A year after a church in West Java won a court battle over whether it could erect a worship building, Islamic extremists have blocked construction through attacks and intimidation tactics, church leaders said.
A mob of 50 Muslim extremists on Sept. 12 attacked construction workers at the Batak Christian Protestant Church (Huria Kristen Batak Protestan, or HKBP) site in Cinere village, near Depok City, in Limo district, eyewitnesses said; the 24 workers, who were on break, fled from the attackers, who chased them brandishing wooden boards studded with nails. Cinere village police arrived to restore order, but the mob left behind seven banners opposing the construction.
Three days later, Islamic groups demonstrated near the construction site on Puri Pesanggarahan IV St., demanding that all Christian activities in the area cease. About 70 Muslims participated in the demonstration, trying to approach the construction site until hundreds of police repelled them. Police have continued guarding the site.
The church won a case in West Java State Administrative Court on Sept. 17, 2009, rescinding a local order that had revoked the church’s building permit. The Supreme Court later upheld the Bandung court’s ruling, but threats have kept the church from proceeding.
Betty Sitompul, vice-chair of the church building committee, said she has received many intimidating text messages from a group opposed to the construction.
“They demanded that the church construction be halted,” she told Compass.
Sitompul added that some of the messages were intensely angry, and that all were aimed at stopping construction.
She said she an official of the Depok municipal government contacted her requesting that construction be delayed two months in order to discuss it with area residents. With a Supreme Court decision backing their case, church leaders declined and continued building.
Sitompul said she never yielded to threat or intimidation because the church construction project has a firm legal basis in the Supreme Court decision.
“There was no need to worry any longer,” she said. “I felt the problem was solved. It is normal for some to be dissatisfied.”
The Muslim Defenders’ Front (Front Pembela Islam, or FPI) reportedly participated in the Sept. 15 demonstration, but the FPI leader for Depok City, Habib Idrus Al Gadhri, denied opposing the area HKBP church.

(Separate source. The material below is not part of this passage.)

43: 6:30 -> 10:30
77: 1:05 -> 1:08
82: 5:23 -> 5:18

“The rejection is from the Cinere Islam Solidarity Forum [FSUM] not from the FPI,” Al Gadhri told Compass.
He said that the HKBP church in Cinere is not facing opposition from the FPI but from the entire Muslim community.

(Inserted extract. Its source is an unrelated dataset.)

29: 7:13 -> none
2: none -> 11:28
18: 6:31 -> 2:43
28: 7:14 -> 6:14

“If FPI members are involved, I’m not responsible,” Al Gadhri said. “My advice is for the entire Muslim community in Cinere to sit down together and not demonstrate.”
The church had originally been granted a building permit in 1998. Applications for church permits are often fraught with difficulty in Indonesia, leaving many congregations no choice but to worship in private homes, hotels or rented conference facilities. Such gatherings leave churches open to threats and intimidation from activist groups such as the FPI, which in recent years has been responsible for the closure of many unregistered churches.
Despite having the law on their side, church leaders said many in the congregation are haunted with dread amid outbreaks of Islamic ire at the presence of churches in West Java, such as the Sept. 12 attack on the HKBP church in Ciketing, Bekasi, in which an elder was seriously wounded and a pastor injured.
Peter Tobing, head of the Cinere HKBP church building committee, said that some in the congregation and building committee feared that the outbreaks of Islamic opposition will lead to chaos.
The church is planning to sue the Depok municipality based on the allegation that its actions were illegal and caused deterioration at the site. When Depok Mayor Nur Mahmudi Ismail revoked the building permit for a multipurpose building and house of worship on March 27, 2009, it led to losses for the church as the congregation had to leave it unattended for a year, according to Tobing.
“Because of this, construction began with the clearing of weeds and building materials [such as paint] that had degraded,” Tobing said.
Sitompul said the bases for the lawsuit are the court decisions declaring the Depok mayor’s revocation of the building permit to be illegal.
“The Depok municipal government must take responsibility for the losses incurred when the building permit was revoked,” she said.
The lawsuit will seek compensation for damages incurred over the last two years, she said.
“We are going to submit all the data to the Depok government,” Sitompul said. “Then we will file our suit in the Depok Municipal Court.”
The church plans to construct its multipurpose building on a 5,000-square meter lot. Construction was halted in the initial stages, with the bottom floor 30 percent completed. The church had spent some 600 million rupiahs (US$66,000), with total costs projected at 2 billion rupiahs (US$220,000).